The event is part of the Distinguished Equality Lecture Series organised by the Social Policy Research Colloquium in collaboration with the Centre for Fundamental Rights and the Diversity, Equity, and Inclusion Office.
A presentation by Michael Hanchard (University of Pennsylvania).
The majority of pundits and specialists on democratic erosion often ignore an uncomfortable fact: some clues to democracy’s demise can be glimpsed in its beginnings, in the unequal circumstances certain people inhabit within democratic polities, or in adjacent contexts.
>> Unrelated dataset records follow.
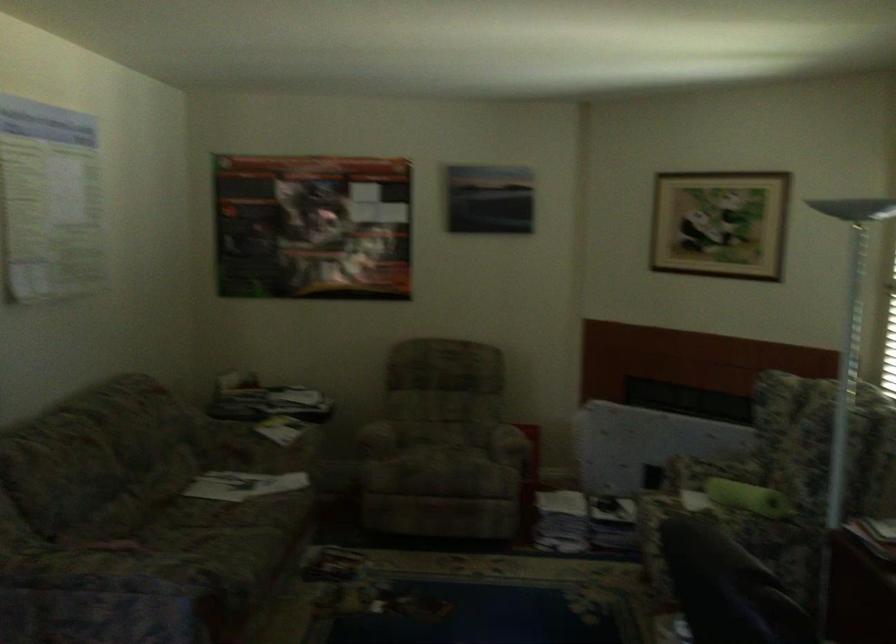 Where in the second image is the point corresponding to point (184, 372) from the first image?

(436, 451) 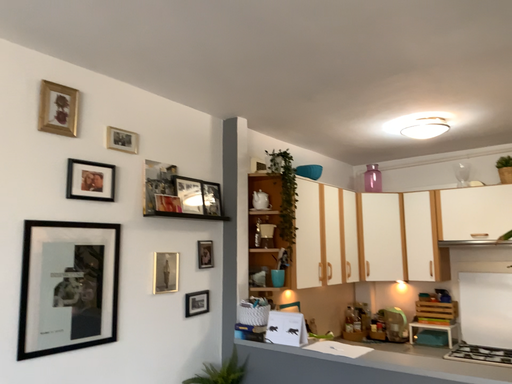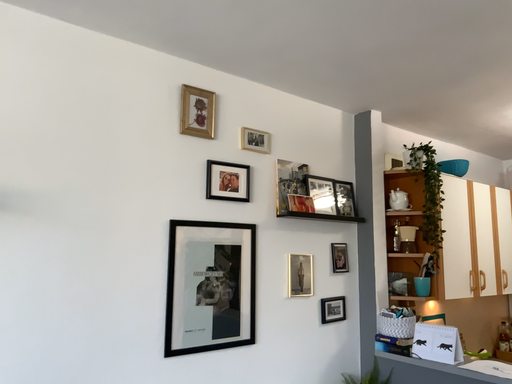 Question: How did the camera likely rotate when shooting the video?

Choices:
 (A) rotated right
 (B) rotated left

Answer: (B) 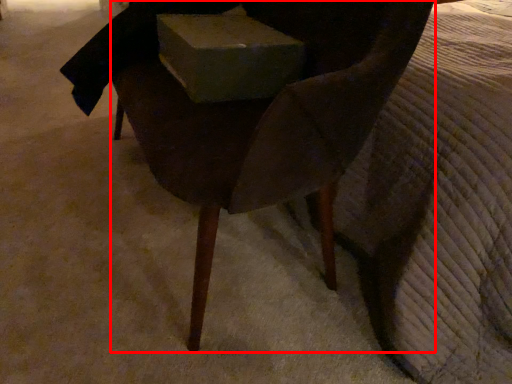 Question: From the image's perspective, where is chair (annotated by the red box) located relative to box?

Choices:
 (A) above
 (B) below

Answer: (B) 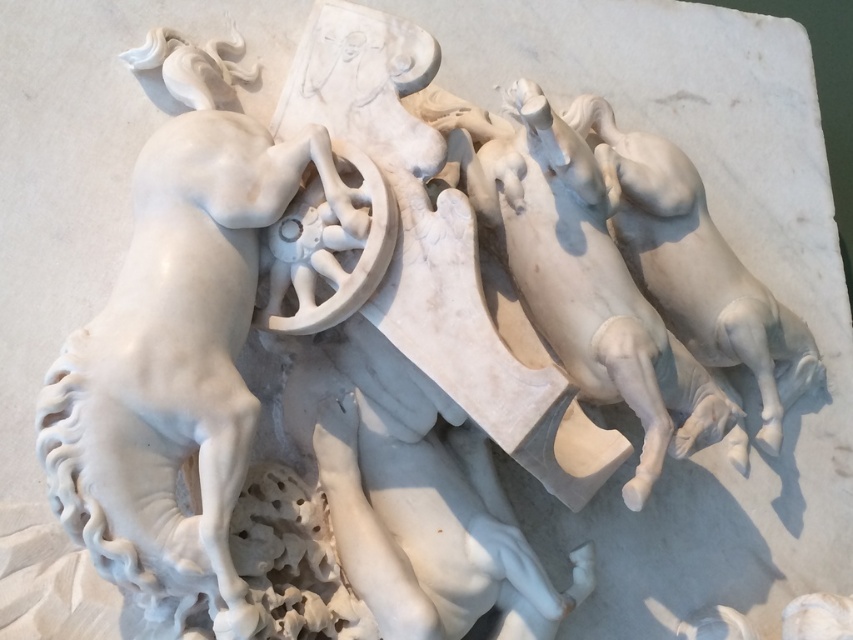 Does white marble horse at left appear on the right side of white marble horses at center?

Incorrect, white marble horse at left is not on the right side of white marble horses at center.

Between white marble horse at left and white marble horses at center, which one appears on the right side from the viewer's perspective?

Positioned to the right is white marble horses at center.

Who is more forward, (x=97, y=348) or (x=531, y=232)?

Point (x=97, y=348)

Locate an element on the screen. This screenshot has width=853, height=640. white marble horse at left is located at coordinates (177, 346).

How far apart are white marble horse at left and white marble horse at right?

The distance of white marble horse at left from white marble horse at right is 31.21 centimeters.

Is white marble horse at left to the left of white marble horse at right from the viewer's perspective?

Indeed, white marble horse at left is positioned on the left side of white marble horse at right.

Image resolution: width=853 pixels, height=640 pixels. Find the location of `white marble horse at left`. white marble horse at left is located at coordinates (177, 346).

Where is `white marble horse at left`? The width and height of the screenshot is (853, 640). white marble horse at left is located at coordinates (177, 346).

Does white marble horses at center have a smaller size compared to white marble horse at right?

No.

This screenshot has height=640, width=853. Describe the element at coordinates (584, 282) in the screenshot. I see `white marble horses at center` at that location.

I want to click on white marble horses at center, so click(584, 282).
Social class, caste, enslavement, patriarchy, ethnic chauvinism, xenophobia and racism are all factors that help determine who benefits the most from the workings of democracy, and for whom voting can often be a hollow act. Thus, Trumpism, Modi, Meloni, and the Alternative for Germany are not the sources of the current democratic crisis, but rather symptomatic of a more fundamental desire present in both democratic and non-democratic polities: the attraction to a form of human homogeneity that Hanchard terms racial rule.
After his presentation, Michael Hanchard will take part in a discussion with Yusuf Serunkuma (Anthropologist and Postdoctoral Researcher at Martin Luther University Halle-Wittenberg), moderated by Violeta Moreno-Lax (Wübben Foundation Professor of International Law and Director of the Hertie School’s Centre for Fundamental Rights).